**PROBLEM REQUIREMENTS:**
Only one stretch of the data below is wanted: the lines starting at the one with "Identify the click" and ending at the one with "Publications (336, 19)", both included, given again exactly.

**EXERCISE DATA:**

------------------------------------------------

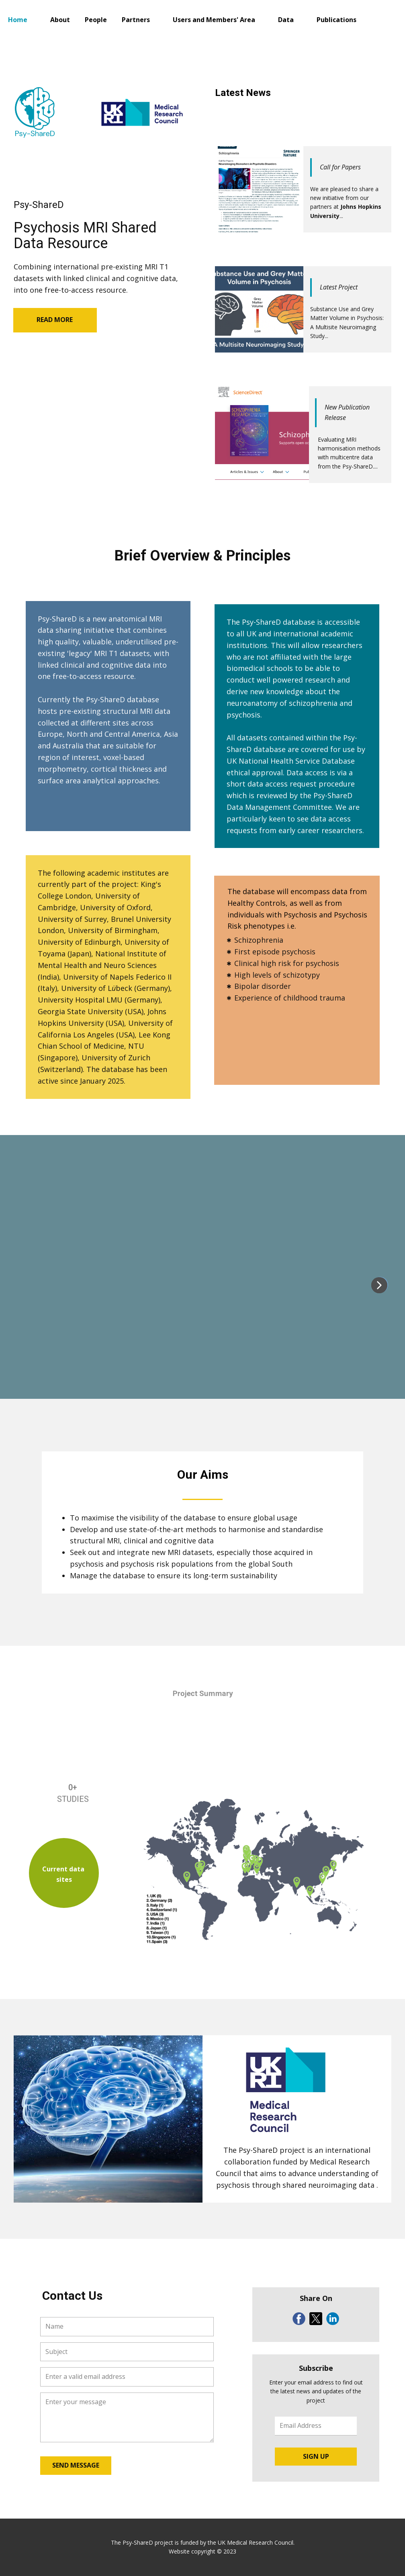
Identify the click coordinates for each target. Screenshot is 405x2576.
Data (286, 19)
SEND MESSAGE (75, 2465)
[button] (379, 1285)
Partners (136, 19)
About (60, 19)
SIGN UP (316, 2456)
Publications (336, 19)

------------------------------------------------

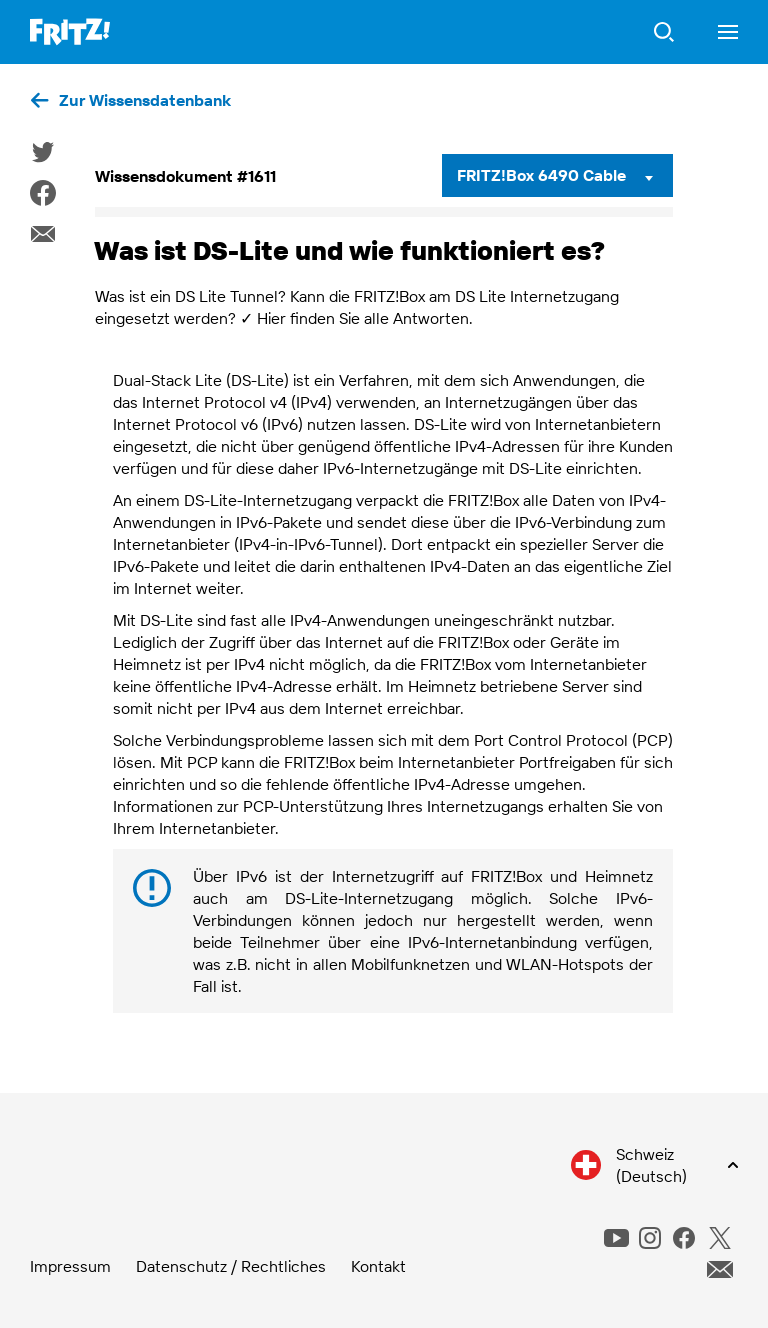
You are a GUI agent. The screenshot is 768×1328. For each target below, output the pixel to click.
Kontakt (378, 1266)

------------------------------------------------

**SOLUTION:**
Identify the click coordinates for each target. Screenshot is 405x2576.
Data (286, 19)
SEND MESSAGE (75, 2465)
[button] (379, 1285)
Partners (136, 19)
About (60, 19)
SIGN UP (316, 2456)
Publications (336, 19)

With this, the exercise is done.